Pumpkin donuts and other limited-time offers helped lift sales for Krispy Kreme during the third quarter.

WINSTON-SALEM, N.C. — Effective limited-time offerings, including pumpkin-themed Flavors of Fall and two marshmallow-inspired cream-filled donuts inspired by the “Ghostbusters” movie, contributed to an increase in third-quarter earnings at Krispy Kreme Doughnuts, Inc.

Net income in the quarter ended Nov. 2 was $8,106,000, equal to 12c per share on the common stock, up 20% from $6,780,000, or 10c per share, in the same period a year ago. Revenues rose 8% to $122,871,000 from $114,231,000.

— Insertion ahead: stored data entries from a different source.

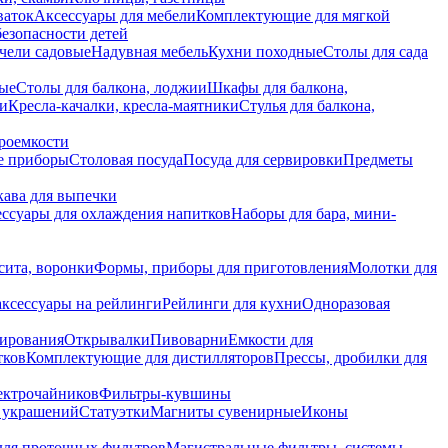
ваток
Аксессуары для мебели
Комплектующие для мягкой
безопасности детей
чели садовые
Надувная мебель
Кухни походные
Столы для сада
вые
Столы для балкона, лоджии
Шкафы для балкона,
ии
Кресла-качалки, кресла-маятники
Стулья для балкона,
роемкости
е приборы
Столовая посуда
Посуда для сервировки
Предметы
укава для выпечки
ссуары для охлаждения напитков
Наборы для бара, мини-
сита, воронки
Формы, приборы для приготовления
Молотки для
аксессуары на рейлинги
Рейлинги для кухни
Одноразовая
вирования
Открывалки
Пивоварни
Емкости для
тков
Комплектующие для дистилляторов
Прессы, дробилки для
лектрочайников
Фильтры-кувшины
я украшений
Статуэтки
Магниты сувенирные
Иконы
ля проточных фильтров
Магистральные фильтры, системы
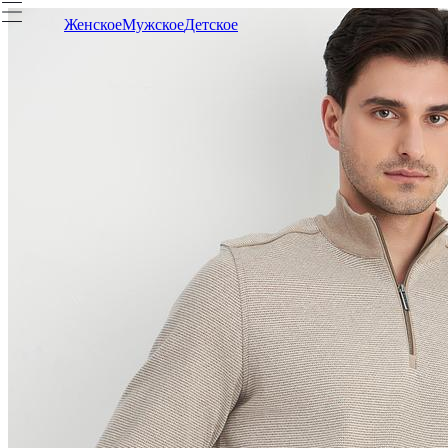
Женское
Мужское
Детское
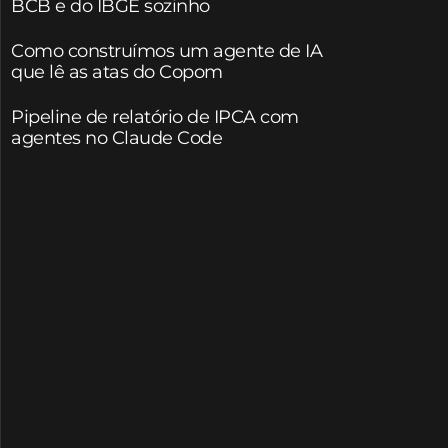
BCB e do IBGE sozinho
Como construímos um agente de IA
que lê as atas do Copom
Pipeline de relatório de IPCA com
agentes no Claude Code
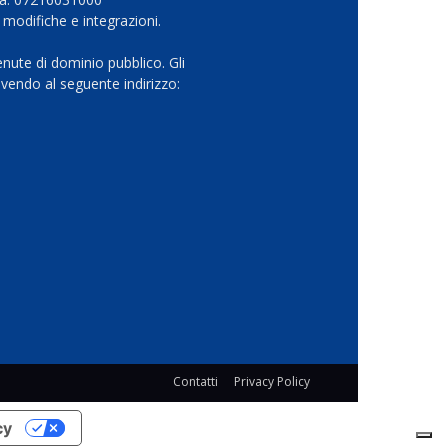
 modifiche e integrazioni.
nute di dominio pubblico. Gli
vendo al seguente indirizzo:
Contatti
Privacy Policy
cy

“Our deliberate and strategic use of promotional incentives and a higher level of marketing spend proved successful in growing our top line,” Tony Thompson, president and chief executive officer, said in a Dec. 9 conference call with analysts. “Now that we have regained traffic momentum, in the fourth quarter, we are looking to balance top-line growth with improved shop operating margins.”

In the wholesale channel, sales increased nearly 7% to $40,187,000 from $37,680,000. Mr. Thompson said Krispy Kreme’s long-term goal is to increase the percentage of sales comprised of longer shelf life products.

“We took another step in that direction when we recently introduced Krispy Kreme apple Danishes and raspberry Danishes,” he said. “These products are individually packaged and are a great pairing with Krispy Kreme coffee that can be brewed at home or work.”

Speaking of coffee, Mr. Thompson said the company is prioritizing leveraging the Krispy Kreme brand into enhancing its coffee and specialty drink platforms so that beverages play a larger role in sales mix.

“While we are determined to increase the frequency of donut purchases, there is also a significant opportunity to increase the beverage attachment rate for consumers visiting our shops,” he said. “Our research suggests that Krispy Kreme coffee and other beverages need to have a higher top-of-mind consumer awareness, so we are taking steps to achieve that.”

To help drive beverage opportunities both inside and outside Krispy Kreme shops, Mr. Thompson said the company has hired Amy Harp as vice-president of global beverage strategy. Ms. Harp most recently was global head of digital brand at illycaffe S.p.A., a global coffee company. Earlier in her career she spent time at PepsiCo, Inc. as senior manager of new business marketing and new products.

Mr. Thompson, who took the helm at Krispy Kreme on June 1, said the biggest surprise in his first six months on the job has been the fact the company does as much or more business after 2 p.m. as it does before 2 p.m.

“So if you are thinking of us mainly in the context of battling for consumers at breakfast, you should think more broadly,” he said. “Consumer demand for Krispy Kreme is not limited to any specific day part, and I believe that is a big advantage, in a competitive environment that is heavily focused on breakfast.”